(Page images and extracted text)
• • • •

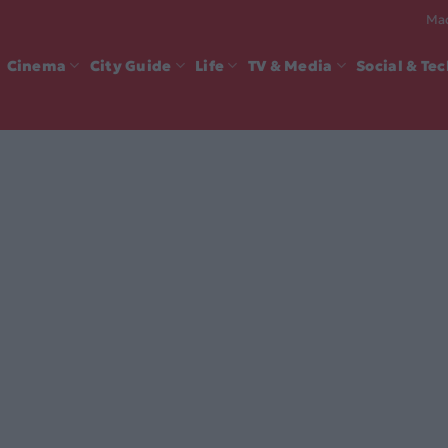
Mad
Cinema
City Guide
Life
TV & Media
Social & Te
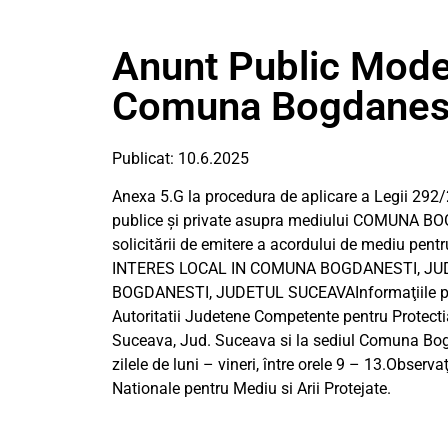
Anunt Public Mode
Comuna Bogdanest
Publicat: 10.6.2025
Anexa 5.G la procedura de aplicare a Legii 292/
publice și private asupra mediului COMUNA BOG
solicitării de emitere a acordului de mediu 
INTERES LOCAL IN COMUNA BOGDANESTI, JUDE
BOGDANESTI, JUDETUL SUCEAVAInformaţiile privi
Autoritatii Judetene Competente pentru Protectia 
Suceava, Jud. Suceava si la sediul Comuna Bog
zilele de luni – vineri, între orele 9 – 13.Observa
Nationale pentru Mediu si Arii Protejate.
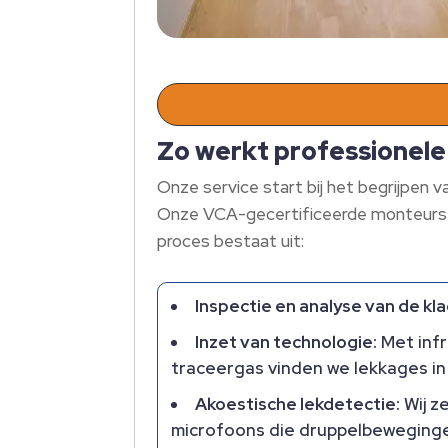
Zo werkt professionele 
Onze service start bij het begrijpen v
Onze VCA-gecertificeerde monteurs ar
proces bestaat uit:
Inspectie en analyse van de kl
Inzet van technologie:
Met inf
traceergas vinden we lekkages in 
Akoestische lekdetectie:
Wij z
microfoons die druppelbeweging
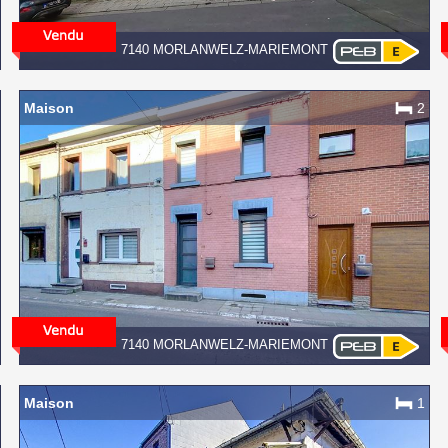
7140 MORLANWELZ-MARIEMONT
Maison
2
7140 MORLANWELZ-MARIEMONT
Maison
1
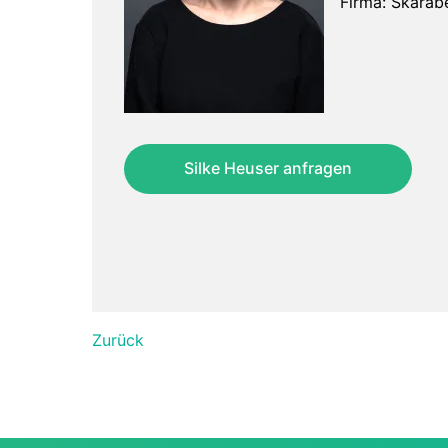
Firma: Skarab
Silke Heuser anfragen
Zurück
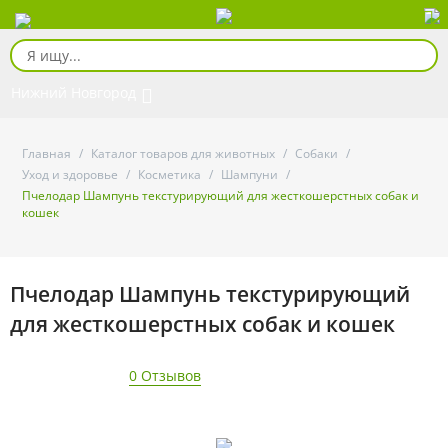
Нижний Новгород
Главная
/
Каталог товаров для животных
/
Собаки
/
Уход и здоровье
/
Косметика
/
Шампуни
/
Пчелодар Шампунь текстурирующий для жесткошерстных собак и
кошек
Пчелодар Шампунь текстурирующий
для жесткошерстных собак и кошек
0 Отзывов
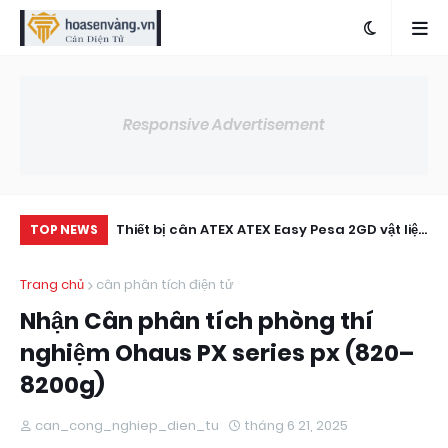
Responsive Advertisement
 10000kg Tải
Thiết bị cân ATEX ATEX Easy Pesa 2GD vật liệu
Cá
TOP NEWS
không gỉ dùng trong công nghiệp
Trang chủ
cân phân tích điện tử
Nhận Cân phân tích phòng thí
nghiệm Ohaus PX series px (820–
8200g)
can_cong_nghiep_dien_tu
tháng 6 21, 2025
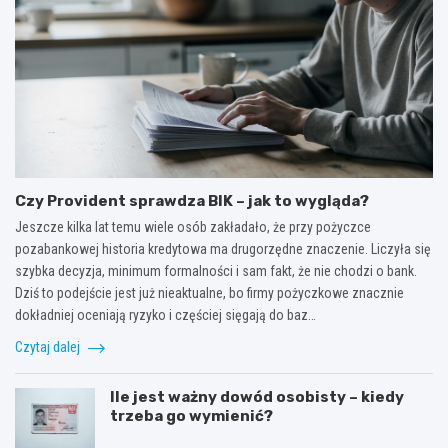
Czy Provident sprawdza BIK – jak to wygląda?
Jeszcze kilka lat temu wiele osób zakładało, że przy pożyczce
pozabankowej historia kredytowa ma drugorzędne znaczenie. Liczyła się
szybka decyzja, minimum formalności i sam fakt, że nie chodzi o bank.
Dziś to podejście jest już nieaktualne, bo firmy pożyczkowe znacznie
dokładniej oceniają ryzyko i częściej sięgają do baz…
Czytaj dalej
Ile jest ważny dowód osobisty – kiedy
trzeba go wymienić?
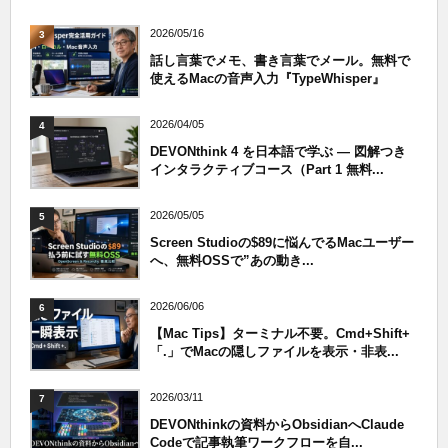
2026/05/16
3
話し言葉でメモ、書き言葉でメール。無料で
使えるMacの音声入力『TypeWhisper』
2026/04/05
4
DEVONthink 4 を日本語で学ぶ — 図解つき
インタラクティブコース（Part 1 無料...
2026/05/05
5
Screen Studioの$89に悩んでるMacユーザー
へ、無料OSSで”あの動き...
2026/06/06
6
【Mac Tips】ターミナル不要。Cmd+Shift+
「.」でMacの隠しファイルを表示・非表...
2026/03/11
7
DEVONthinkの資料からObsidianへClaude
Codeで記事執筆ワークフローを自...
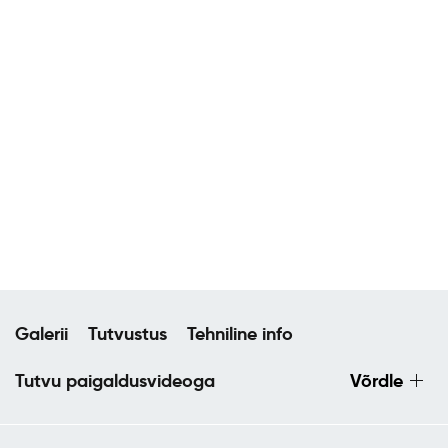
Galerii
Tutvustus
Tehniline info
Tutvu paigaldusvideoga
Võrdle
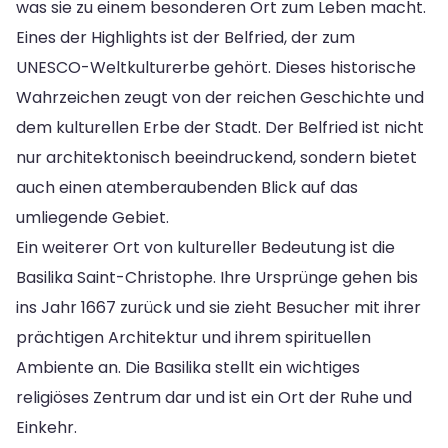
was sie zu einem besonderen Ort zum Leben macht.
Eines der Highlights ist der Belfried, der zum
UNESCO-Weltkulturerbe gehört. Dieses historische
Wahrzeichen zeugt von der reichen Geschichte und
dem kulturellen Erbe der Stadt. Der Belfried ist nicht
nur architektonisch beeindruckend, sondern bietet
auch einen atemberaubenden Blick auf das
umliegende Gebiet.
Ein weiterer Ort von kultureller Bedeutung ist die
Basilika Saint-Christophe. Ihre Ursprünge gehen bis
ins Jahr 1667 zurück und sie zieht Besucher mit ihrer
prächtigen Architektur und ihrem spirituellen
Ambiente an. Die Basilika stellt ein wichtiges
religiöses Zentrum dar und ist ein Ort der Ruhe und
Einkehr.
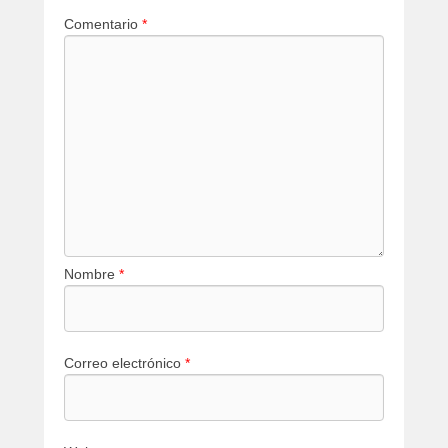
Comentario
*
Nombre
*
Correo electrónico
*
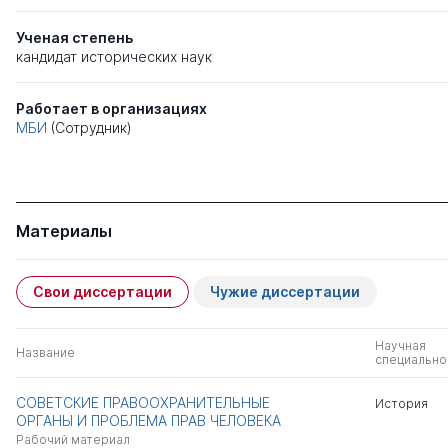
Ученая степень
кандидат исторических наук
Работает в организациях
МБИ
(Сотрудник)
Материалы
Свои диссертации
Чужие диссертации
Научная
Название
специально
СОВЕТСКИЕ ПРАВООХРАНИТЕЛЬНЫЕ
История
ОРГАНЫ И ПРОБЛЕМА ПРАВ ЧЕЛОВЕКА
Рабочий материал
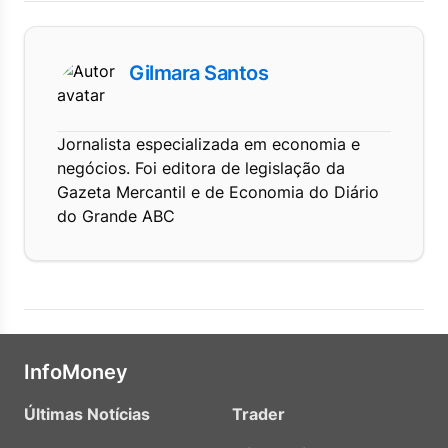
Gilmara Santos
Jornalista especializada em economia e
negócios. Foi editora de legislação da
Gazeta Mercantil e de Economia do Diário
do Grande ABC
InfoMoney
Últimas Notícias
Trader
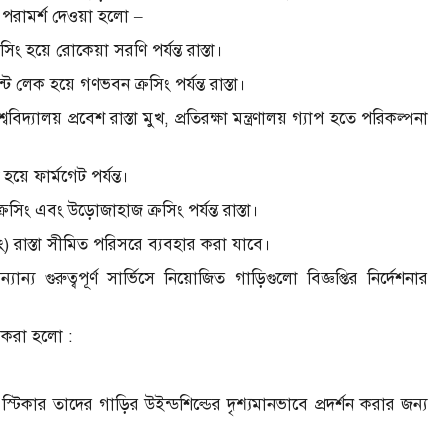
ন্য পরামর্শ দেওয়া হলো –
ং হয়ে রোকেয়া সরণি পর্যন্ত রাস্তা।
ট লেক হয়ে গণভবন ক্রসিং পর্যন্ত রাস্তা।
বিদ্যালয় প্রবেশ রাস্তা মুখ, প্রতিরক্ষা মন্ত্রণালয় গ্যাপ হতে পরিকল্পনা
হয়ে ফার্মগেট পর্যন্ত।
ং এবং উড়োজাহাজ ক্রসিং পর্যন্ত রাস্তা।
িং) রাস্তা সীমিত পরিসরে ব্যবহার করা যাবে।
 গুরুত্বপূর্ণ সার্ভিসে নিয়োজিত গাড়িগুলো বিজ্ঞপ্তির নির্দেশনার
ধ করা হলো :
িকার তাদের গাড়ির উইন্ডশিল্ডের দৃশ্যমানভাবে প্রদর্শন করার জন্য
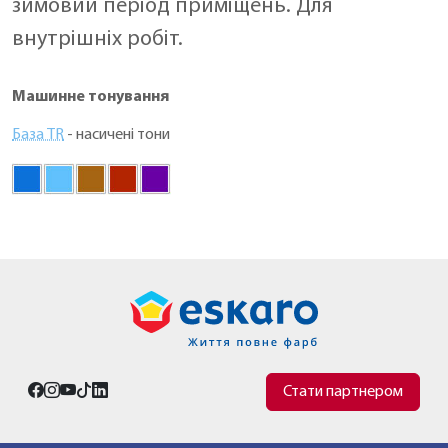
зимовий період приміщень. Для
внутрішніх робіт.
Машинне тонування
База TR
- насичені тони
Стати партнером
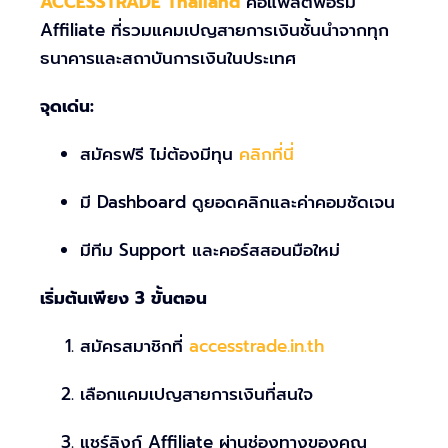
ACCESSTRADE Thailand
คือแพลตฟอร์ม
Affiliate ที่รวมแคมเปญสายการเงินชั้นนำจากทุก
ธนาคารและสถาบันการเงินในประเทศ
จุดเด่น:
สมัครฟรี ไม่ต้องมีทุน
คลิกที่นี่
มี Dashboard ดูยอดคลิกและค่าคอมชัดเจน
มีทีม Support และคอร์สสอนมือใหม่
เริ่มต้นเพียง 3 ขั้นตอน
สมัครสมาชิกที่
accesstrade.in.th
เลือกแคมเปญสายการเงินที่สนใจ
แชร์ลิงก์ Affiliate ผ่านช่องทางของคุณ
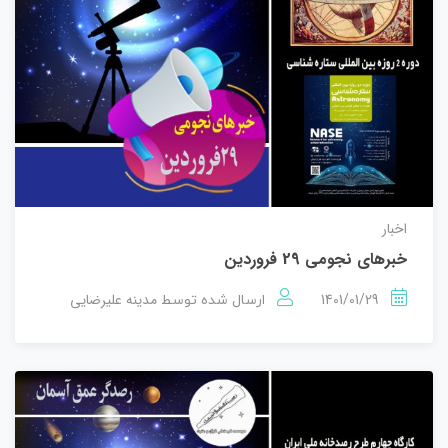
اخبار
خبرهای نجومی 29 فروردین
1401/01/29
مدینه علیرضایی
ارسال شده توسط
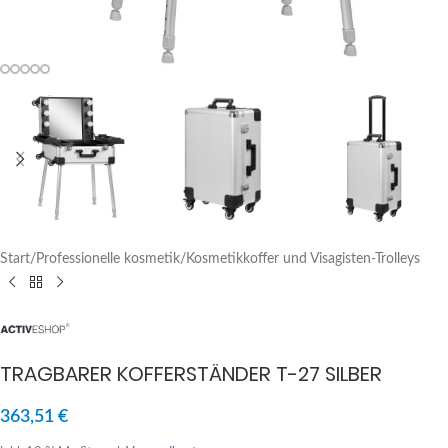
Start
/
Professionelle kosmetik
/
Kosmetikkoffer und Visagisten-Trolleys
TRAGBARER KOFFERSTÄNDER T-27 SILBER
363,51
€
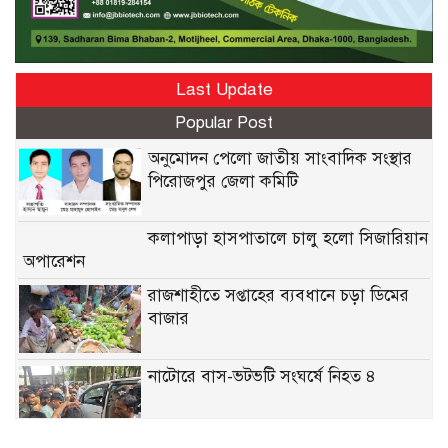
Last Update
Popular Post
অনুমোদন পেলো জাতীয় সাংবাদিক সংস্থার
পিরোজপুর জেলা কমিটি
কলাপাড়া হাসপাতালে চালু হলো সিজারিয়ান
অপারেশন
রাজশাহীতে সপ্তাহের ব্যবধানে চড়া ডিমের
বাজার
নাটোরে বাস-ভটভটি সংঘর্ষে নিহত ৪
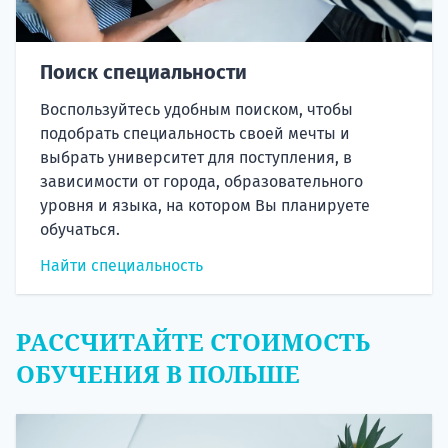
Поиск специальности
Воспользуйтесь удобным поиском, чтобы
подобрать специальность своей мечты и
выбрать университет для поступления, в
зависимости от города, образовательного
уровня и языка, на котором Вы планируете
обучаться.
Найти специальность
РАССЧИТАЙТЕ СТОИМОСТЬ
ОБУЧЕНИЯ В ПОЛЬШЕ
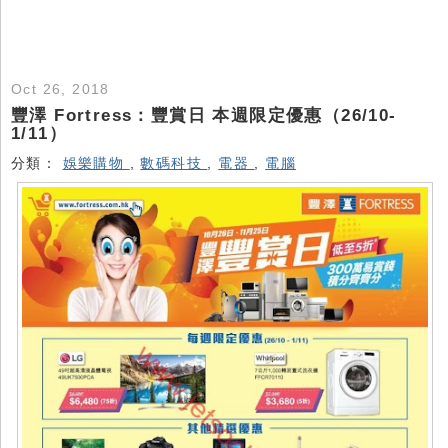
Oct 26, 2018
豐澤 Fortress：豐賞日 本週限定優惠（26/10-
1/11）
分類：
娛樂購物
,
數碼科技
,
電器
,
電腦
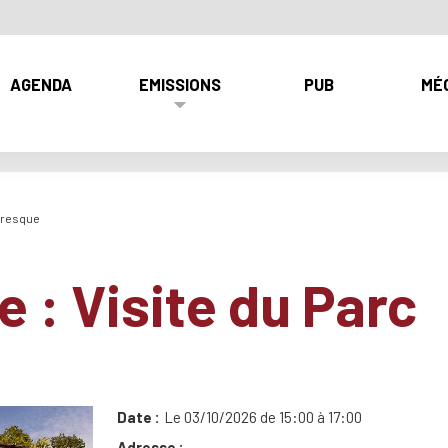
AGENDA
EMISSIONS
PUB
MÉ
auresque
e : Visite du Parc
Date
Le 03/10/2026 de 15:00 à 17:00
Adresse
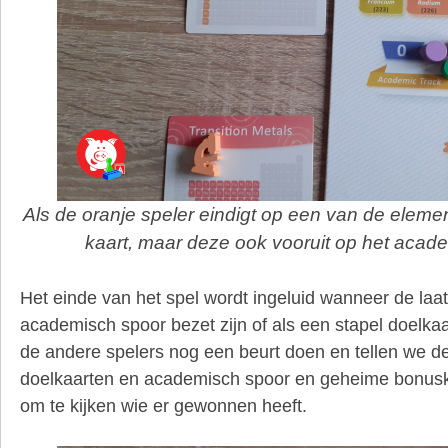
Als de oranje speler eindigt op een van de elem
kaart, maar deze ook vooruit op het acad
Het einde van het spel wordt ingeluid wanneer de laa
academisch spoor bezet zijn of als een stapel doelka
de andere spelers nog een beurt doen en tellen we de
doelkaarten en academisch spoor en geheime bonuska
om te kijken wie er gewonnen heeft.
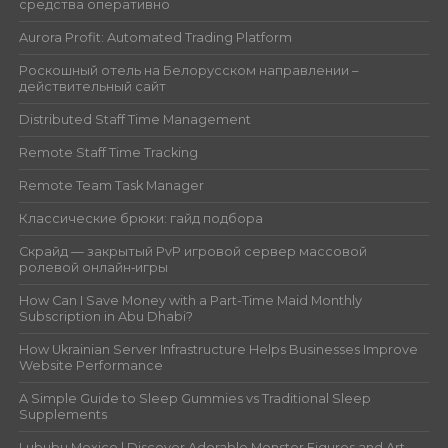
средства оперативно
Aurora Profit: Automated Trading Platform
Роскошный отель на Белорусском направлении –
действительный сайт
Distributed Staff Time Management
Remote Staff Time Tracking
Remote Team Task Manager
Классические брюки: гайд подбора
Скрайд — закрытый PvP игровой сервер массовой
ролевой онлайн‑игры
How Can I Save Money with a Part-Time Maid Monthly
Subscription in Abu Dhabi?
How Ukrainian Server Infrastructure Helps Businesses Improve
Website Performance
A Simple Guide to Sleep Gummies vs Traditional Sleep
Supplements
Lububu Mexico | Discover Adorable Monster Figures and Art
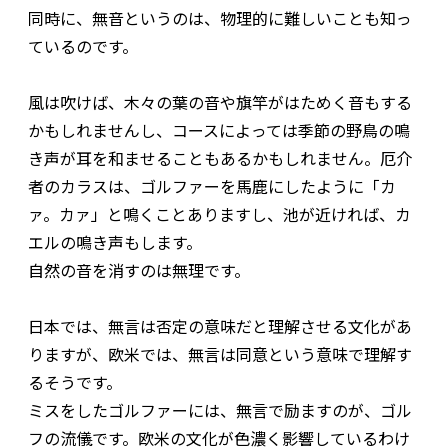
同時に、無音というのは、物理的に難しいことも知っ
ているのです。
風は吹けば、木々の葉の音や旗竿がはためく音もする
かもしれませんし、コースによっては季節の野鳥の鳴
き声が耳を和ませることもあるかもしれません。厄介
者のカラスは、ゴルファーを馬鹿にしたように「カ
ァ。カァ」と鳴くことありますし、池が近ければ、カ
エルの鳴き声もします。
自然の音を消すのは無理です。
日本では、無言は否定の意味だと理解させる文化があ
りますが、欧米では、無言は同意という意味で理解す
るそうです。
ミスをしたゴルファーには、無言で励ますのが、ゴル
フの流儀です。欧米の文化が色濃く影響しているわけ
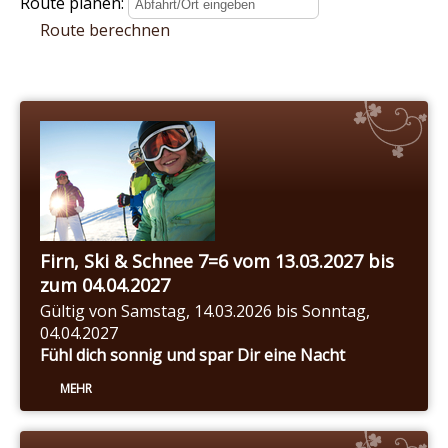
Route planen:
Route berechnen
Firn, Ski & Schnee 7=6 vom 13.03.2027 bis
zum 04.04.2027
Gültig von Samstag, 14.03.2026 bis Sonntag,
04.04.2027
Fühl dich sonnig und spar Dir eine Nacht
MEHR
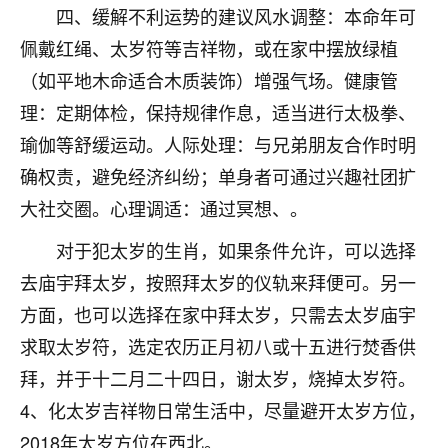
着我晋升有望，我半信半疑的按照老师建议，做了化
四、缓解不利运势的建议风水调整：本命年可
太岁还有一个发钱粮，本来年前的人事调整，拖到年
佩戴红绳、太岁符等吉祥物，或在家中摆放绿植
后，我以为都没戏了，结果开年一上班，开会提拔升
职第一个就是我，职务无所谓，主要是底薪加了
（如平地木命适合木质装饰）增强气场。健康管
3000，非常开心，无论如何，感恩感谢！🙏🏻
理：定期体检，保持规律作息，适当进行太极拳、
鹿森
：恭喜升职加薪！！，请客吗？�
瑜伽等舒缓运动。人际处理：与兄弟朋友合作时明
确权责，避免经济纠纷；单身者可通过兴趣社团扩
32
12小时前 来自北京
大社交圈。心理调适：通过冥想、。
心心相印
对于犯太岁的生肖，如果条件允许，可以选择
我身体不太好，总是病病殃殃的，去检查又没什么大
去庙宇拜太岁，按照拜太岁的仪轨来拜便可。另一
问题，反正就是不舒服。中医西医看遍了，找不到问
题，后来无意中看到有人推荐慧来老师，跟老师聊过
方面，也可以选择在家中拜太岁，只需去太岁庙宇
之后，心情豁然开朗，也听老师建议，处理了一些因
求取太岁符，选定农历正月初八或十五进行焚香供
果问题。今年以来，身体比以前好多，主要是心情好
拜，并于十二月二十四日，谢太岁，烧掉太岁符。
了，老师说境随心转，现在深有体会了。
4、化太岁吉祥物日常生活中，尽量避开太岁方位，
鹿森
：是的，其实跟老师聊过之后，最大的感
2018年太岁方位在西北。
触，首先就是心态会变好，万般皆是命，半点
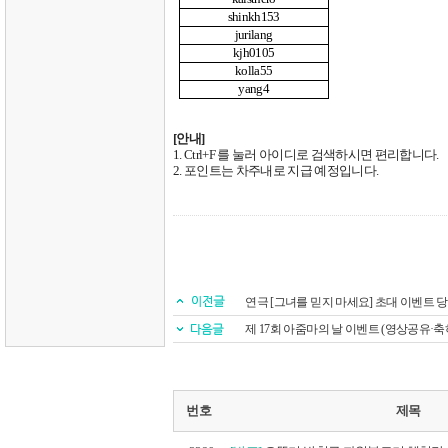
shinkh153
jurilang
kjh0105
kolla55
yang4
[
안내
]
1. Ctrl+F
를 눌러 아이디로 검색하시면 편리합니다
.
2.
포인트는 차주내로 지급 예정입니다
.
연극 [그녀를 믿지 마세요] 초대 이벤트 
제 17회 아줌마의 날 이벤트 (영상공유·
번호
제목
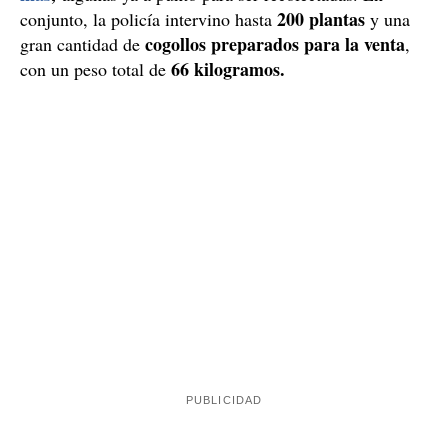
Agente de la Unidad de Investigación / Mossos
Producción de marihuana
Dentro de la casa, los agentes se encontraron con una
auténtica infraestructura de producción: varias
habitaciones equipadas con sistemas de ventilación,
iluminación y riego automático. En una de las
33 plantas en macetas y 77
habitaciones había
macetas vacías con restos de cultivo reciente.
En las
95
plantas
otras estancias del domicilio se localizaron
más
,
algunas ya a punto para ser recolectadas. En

• • • •

* _Your goal_
Give the number of lines in the entries above that include the word "кошек", and nothing more.

* _Answer space_
2